The U.S. Justice Department is taking legal action to force a law firm to reveal the identities of its tax-shelter clients.
The law firm, Jenkins Gilchrist, participated in fraud, the Justice Department said in court papers filed in U.S. District Court in Chicago this week. Citing the crime-fraud exception to attorney-client privilege, the Justice Department contends that the firm should not be allowed to hide their clients’ identities from the Internal Revenue Service, the New York Times reported.
The IRS has issued 25 summonses for the names of Jenkens Gilchrist clients and other information.
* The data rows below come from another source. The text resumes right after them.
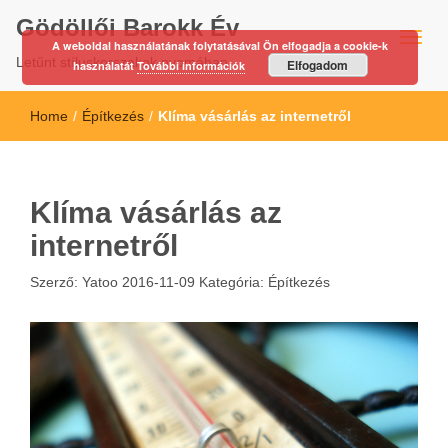
Gödöllői Barokk Év
A weboldal használatának folytatásával Ön elfogadja a cookie-k
Letűnt stíluskorszakok nyomában…
Elfogadom
használatát
További információk
Home
/
Építkezés
/
Klíma vásárlás az internetről
Klíma vásárlás az
internetről
Szerző:
Yatoo
2016-11-09
Kategória:
Építkezés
The firm has refused, saying that revealing the names of clients would amount to disclosing the tax advice they were given, and thus the names of clients should be protected. The Justice Department is seeking a court order to enforce the summons.
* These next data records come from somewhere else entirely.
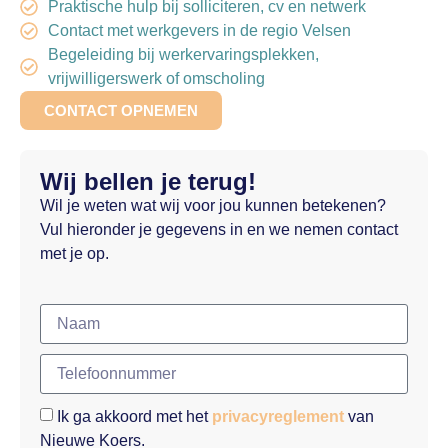
Praktische hulp bij solliciteren, cv en netwerk
Contact met werkgevers in de regio Velsen
Begeleiding bij werkervaringsplekken,
vrijwilligerswerk of omscholing
CONTACT OPNEMEN
Wij bellen je terug!
Wil je weten wat wij voor jou kunnen betekenen?
Vul hieronder je gegevens in en we nemen contact
met je op.
Ik ga akkoord met het
privacyreglement
van
Nieuwe Koers.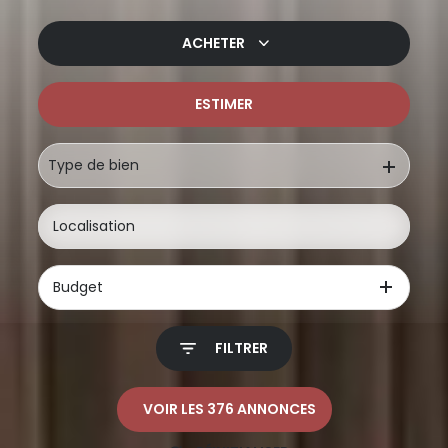
ACHETER
ESTIMER
De l'ancien
De l'immo pro
Type de bien
Budget
FILTRER
VOIR LES
376
ANNONCES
The IRS summonses are based in part on Treasury Department rules requiring tax-shelter organizers and promoters to keep lists of their clients and to provide them if asked.
Jenkens Gilchrist has said that it did not sell tax shelters; it sold advice about tax shelters. The Justice Department calls the firm "an organizer and seller of tax shelters."
Richard Painter, a University of Illinois law school professor who has studied the crime-fraud exception, told the New York Times that the court filing was "a significant ratcheting up" and "should not be mistaken as business as usual by the government" but as a sign of determination to identify tax law violators.
Court papers filed this week show that Jenkens Gilchrist, which is based in Dallas but ran its tax-shelter business from Chicago, split fees with BDO Seidman, a large accounting firm that was considered an aggressive seller of tax shelters. The firm is also refusing to identify its clients.
The court document showed how one person in 2000 avoided $5.9 million in income taxes and $2.6 million in capital gains taxes on income of $28 million. After paying $960,000 to Jenkens Gilchrist and $660,000 to BDO Seidman, the unidentified individual’s net cost was 81 percent less than the federal income taxes would have been otherwise.